[PROBLEM STATEMENT]:
For this exercise, output the line holding "[hamburger-menu] (322, 171)" and all subsequent lines of the entries below, unchanged, up to and including the last.

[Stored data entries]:
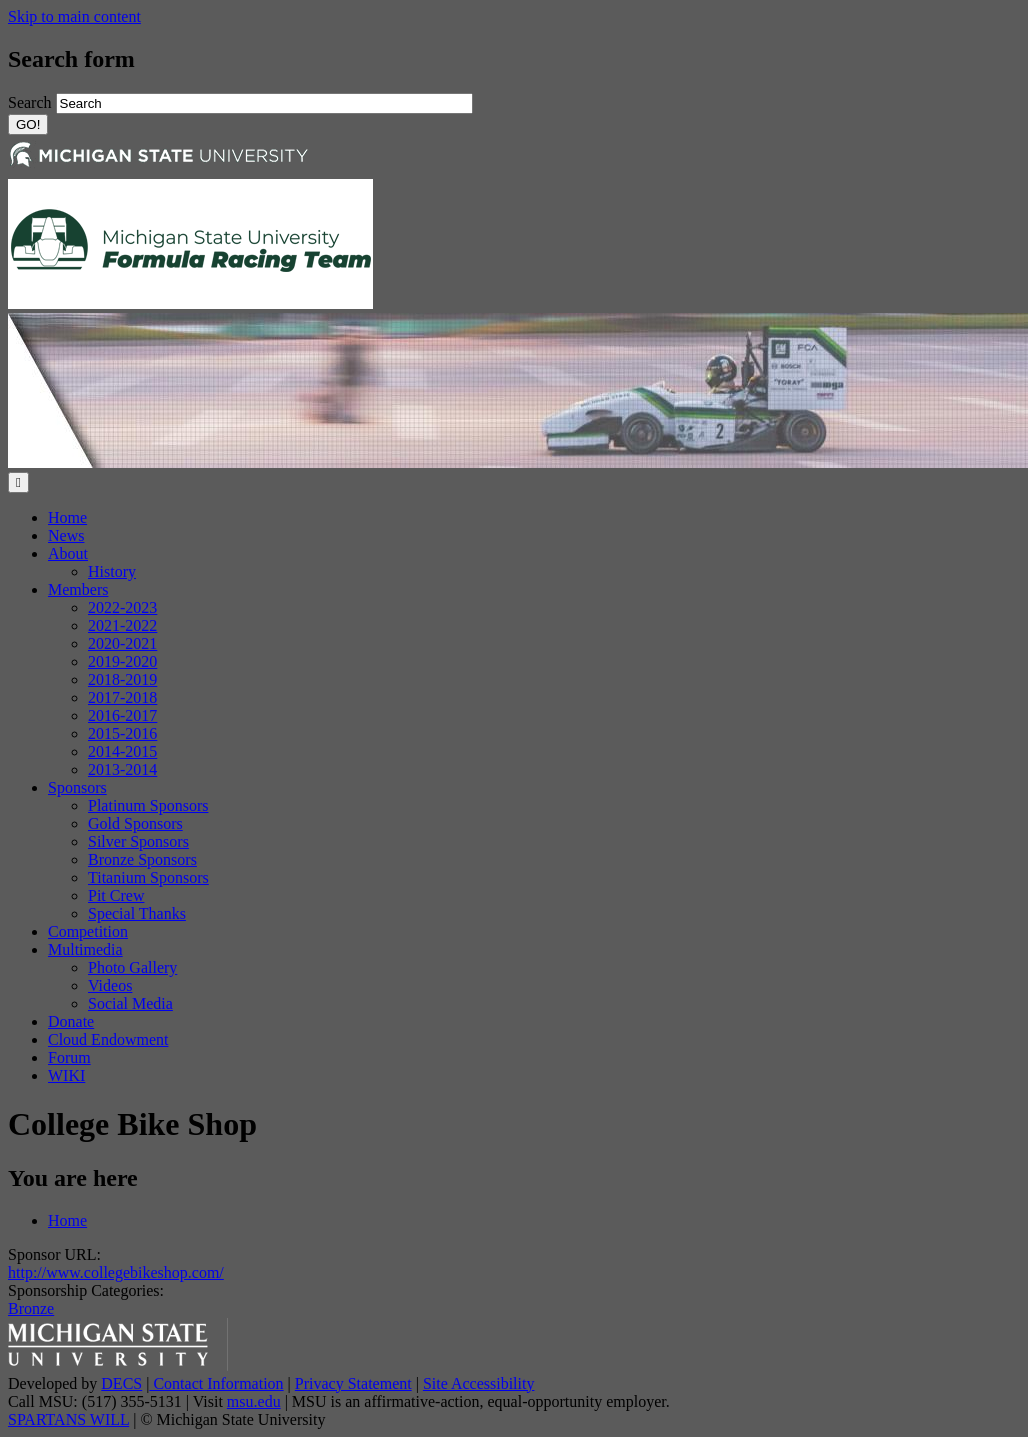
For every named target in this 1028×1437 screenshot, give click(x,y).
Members (78, 589)
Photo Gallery (132, 967)
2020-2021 (122, 643)
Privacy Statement (353, 1383)
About (68, 553)
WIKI (66, 1075)
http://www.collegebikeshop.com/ (116, 1272)
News (66, 535)
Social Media (130, 1003)
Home (67, 517)
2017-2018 (122, 697)
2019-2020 (122, 661)
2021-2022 (122, 625)
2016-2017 (122, 715)
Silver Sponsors (138, 841)
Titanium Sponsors (148, 877)
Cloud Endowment (108, 1039)
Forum (69, 1057)
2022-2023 (122, 607)
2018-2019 (122, 679)
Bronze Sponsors (142, 859)
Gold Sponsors (135, 823)
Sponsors (77, 787)
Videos (110, 985)
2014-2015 (122, 751)
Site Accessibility (479, 1383)
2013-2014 (122, 769)
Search (32, 102)
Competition (88, 931)
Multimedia (85, 949)
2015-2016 (122, 733)
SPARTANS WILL (68, 1419)
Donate (71, 1021)
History (112, 571)
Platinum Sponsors (148, 805)
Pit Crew (116, 895)
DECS (121, 1383)
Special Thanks (137, 913)
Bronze (31, 1308)
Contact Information (216, 1383)
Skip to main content (74, 16)
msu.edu (254, 1401)
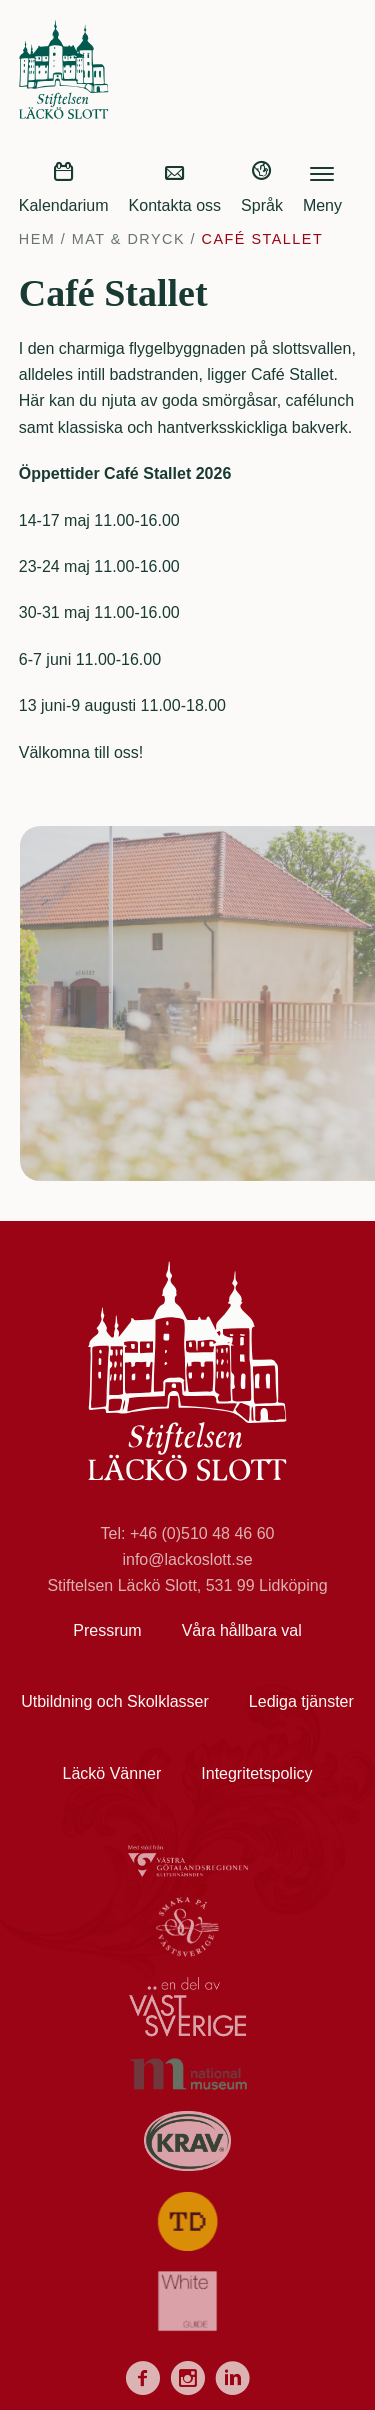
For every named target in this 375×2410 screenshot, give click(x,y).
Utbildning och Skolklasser (115, 1701)
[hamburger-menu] (322, 171)
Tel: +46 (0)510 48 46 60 (188, 1533)
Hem (37, 239)
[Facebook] (142, 2381)
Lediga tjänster (301, 1701)
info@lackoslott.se (187, 1559)
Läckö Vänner (112, 1773)
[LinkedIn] (232, 2381)
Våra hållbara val (242, 1630)
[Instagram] (187, 2381)
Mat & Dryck (128, 239)
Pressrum (107, 1630)
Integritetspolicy (256, 1773)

[RESULT BELOW]:
[hamburger-menu] (322, 171)
Tel: +46 (0)510 48 46 60 (188, 1533)
Hem (37, 239)
[Facebook] (142, 2381)
Lediga tjänster (301, 1701)
info@lackoslott.se (187, 1559)
Läckö Vänner (112, 1773)
[LinkedIn] (232, 2381)
Våra hållbara val (242, 1630)
[Instagram] (187, 2381)
Mat & Dryck (128, 239)
Pressrum (107, 1630)
Integritetspolicy (256, 1773)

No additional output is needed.